ジョージ・マクドナルド『星を知らないアイリーン おひめさまとゴブリンの物語』

小説 児童書 ジョージ・マクドナルド ☆☆☆

 ジョージ・マクドナルド『星を知らないアイリーン おひめさまとゴブリンの物語』のレビューです。
『ファンタステス』や『リリス』のジョージ・マクドナルド。たまたまだけど、ぼくも以前おすすめ本の記事で『リリス』を紹介しました。unnamable.hateblo.jp
 で、なんかタイミングよくマクドナルド作品の新訳が出たので読んでみました。こんなことあるんだね。角川つばさ文庫意識高いな。
 マクドナルドはトールキンやC・S・ルイスに影響を与えたことで知られていますね。ファンタジーの古典です。読んでおいて損はないと思います。マクドナルドのファンタジーは含蓄があってぼくはわりと好きです。薄っぺらなバトルものとはちょっと違います。ファンタジー小説ってこういうものだと思うんだよなあ。


 で、この新訳ですが、なにがすごいって挿絵の数ですよ! 帯によると141点ですって。330ページの本に141点の挿絵! これはすごい。そして640円というコスパの良さ! すごすぎる。
 表紙はこんな感じです↓


 イラストかわいいです。okama先生です。
 児童書の挿絵のいれかたはラノベとちょっと違います。ラノベはだいたい見開きで左ページいっぱいに挿絵という感じですが、児童書はもっと自由に入ります。たとえばこんな感じです↓


 右ページには上半分、左ページには左下に入ってますね。しかも左ページのほうは斜めに入っていて、階段が表現されてますw
 でもこんなもんじゃない。この本はさらにすごく面白いことをやってます。これを見てください↓


 黒ページに白文字ですw しかもフォントもいじってありますよね。なんでもやっちゃう。ちなみにこの本の冒頭にはあらすじを説明する漫画も入ってたりしますw もうなんでもありです。

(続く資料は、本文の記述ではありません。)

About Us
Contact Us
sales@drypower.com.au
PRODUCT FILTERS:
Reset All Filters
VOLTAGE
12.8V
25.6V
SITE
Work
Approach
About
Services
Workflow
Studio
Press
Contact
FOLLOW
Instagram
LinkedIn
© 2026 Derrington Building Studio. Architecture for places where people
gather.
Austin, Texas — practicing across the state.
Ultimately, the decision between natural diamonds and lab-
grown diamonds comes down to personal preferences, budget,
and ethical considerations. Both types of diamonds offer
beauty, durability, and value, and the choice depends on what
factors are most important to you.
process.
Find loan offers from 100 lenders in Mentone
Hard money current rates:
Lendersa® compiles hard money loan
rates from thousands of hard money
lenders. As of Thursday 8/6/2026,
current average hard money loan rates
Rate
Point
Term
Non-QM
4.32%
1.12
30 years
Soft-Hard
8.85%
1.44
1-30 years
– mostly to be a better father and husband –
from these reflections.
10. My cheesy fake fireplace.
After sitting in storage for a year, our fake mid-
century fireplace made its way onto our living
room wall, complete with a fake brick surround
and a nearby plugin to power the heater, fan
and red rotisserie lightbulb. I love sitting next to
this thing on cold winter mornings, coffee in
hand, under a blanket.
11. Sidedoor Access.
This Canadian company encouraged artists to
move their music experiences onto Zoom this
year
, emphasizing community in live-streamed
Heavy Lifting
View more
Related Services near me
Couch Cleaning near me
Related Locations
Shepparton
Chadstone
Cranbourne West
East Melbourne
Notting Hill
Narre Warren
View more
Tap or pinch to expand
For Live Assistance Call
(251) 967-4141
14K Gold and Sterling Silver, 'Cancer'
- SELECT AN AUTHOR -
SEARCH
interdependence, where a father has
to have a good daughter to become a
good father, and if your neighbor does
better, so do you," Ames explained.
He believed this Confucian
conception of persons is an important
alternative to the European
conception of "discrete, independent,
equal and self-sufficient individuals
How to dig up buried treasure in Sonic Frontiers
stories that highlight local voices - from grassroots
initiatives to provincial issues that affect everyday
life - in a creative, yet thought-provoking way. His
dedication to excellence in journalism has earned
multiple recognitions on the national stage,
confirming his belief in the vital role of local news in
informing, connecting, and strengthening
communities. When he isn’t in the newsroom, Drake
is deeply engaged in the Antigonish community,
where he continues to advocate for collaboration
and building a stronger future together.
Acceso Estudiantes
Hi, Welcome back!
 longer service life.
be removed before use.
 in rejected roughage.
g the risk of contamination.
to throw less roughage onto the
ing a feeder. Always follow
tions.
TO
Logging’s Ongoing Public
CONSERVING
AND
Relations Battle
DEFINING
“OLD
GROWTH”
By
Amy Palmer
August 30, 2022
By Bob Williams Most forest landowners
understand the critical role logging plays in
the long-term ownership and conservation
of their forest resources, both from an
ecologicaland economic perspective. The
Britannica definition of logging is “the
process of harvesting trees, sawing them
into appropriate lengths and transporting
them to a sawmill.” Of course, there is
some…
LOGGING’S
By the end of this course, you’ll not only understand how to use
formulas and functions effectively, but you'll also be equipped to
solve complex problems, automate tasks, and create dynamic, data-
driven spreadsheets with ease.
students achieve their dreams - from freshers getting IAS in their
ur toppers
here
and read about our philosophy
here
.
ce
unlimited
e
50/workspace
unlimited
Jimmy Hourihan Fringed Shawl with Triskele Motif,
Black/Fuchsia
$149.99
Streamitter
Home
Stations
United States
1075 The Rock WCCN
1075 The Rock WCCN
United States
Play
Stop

 この作品には鉱山が出てきます。ぼくの好みです。12歳の少年が働いてるわけですよ。で、お姫様と出会うw


 この作品を含蓄あるものにしてるのは「ひいひいおばあちゃま」の存在。見える人にしか見えない。なんていうと少年漫画でも出てくるありふれた設定なんだけど、なんかそういう陳腐さよりももっと哲学的で神秘的な深さを感じるんだよなあ。やさしい語り口なんですけどね。


 とかなんとかいっても、児童書は児童書です。挿絵たくさんあるし、小学生に楽しんで読んでもらいたいです。
 なんかシールついてました。一枚は本にはさまってて、一枚はレジで選ばされました。ちょっと恥ずかしかったですw まあ姪に買ってやったという設定でお願いします。